=== Begin Enclosure ===
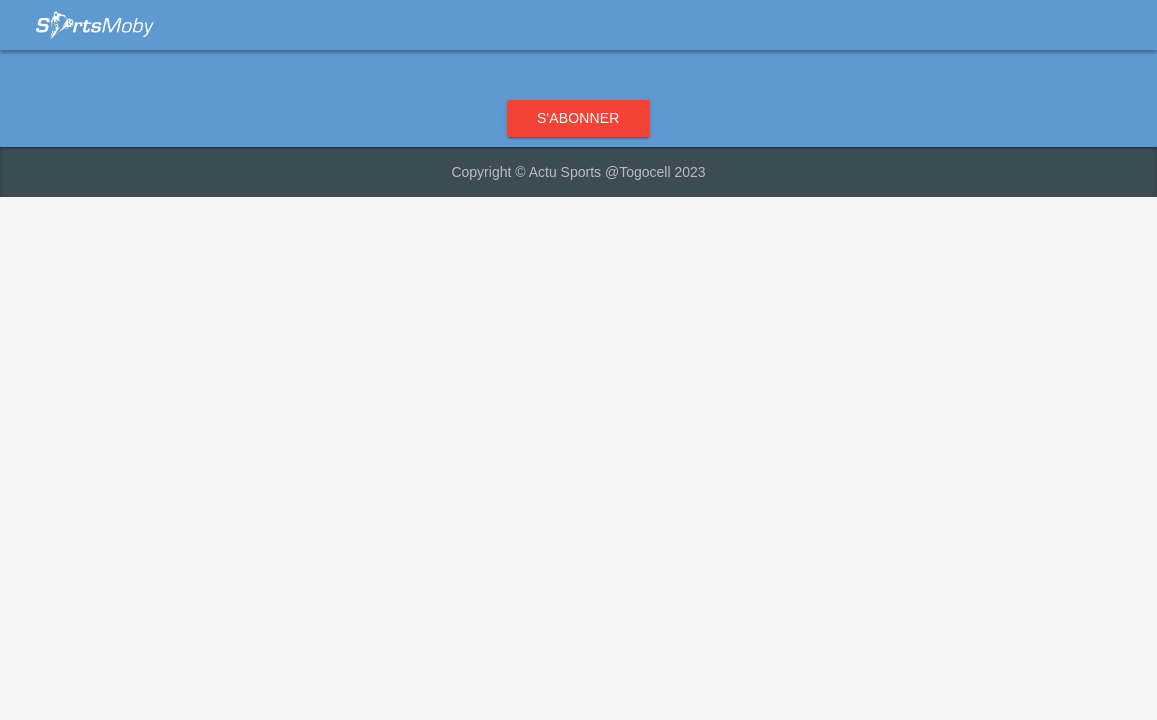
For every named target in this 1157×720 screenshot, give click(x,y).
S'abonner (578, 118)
=== End Enclosure ===
=== Begin Enclosure ===
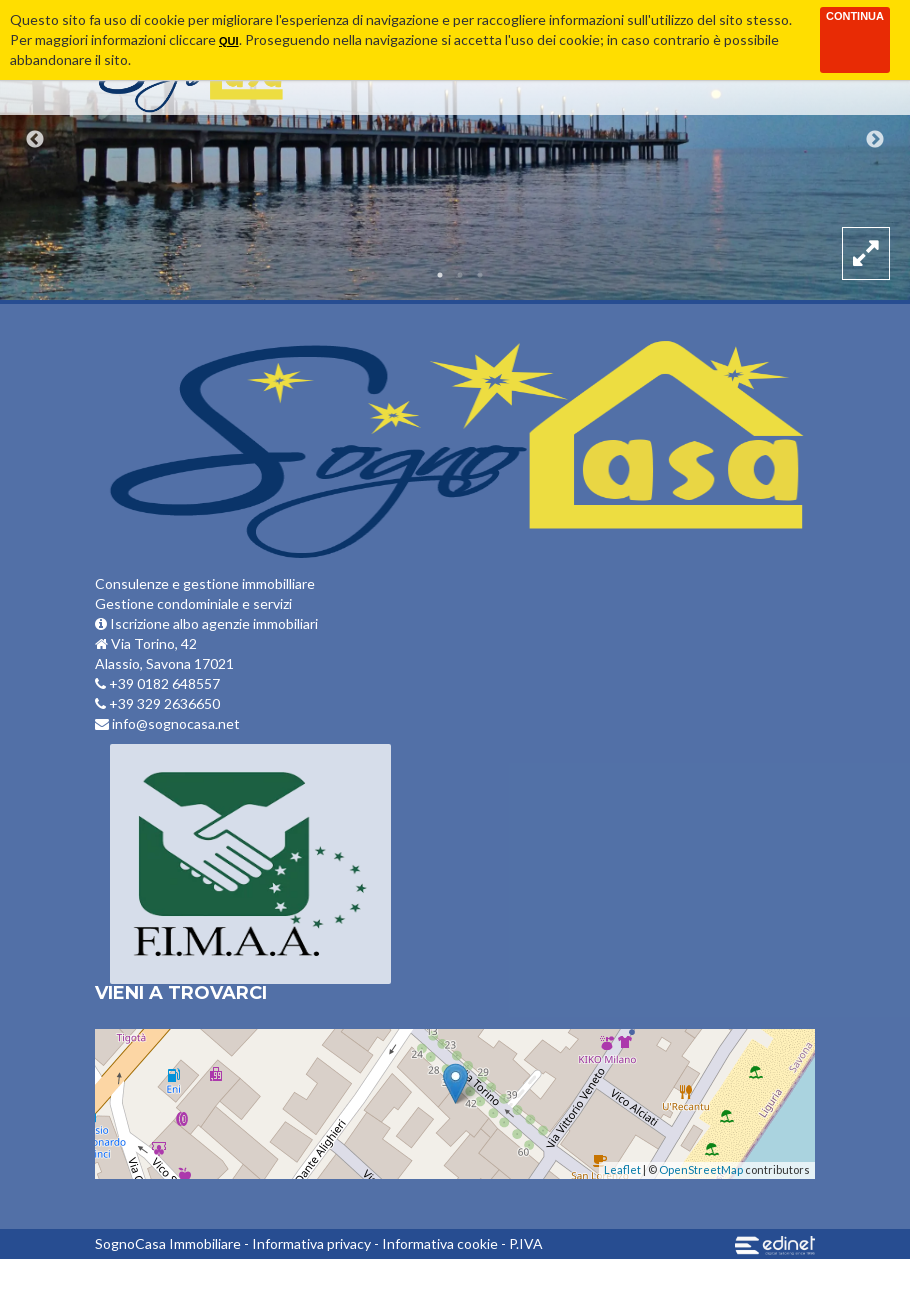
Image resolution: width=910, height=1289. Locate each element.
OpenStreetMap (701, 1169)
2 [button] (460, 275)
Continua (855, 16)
=== End Enclosure ===
WHAT YOU NEED TO DO: From the records above, repeat exactly the lines from the one with "For every named" through the one with "S'abonner (578, 118)", both included.

SOLVED PROBLEM:
For every named target in this 1157×720 screenshot, give click(x,y).
S'abonner (578, 118)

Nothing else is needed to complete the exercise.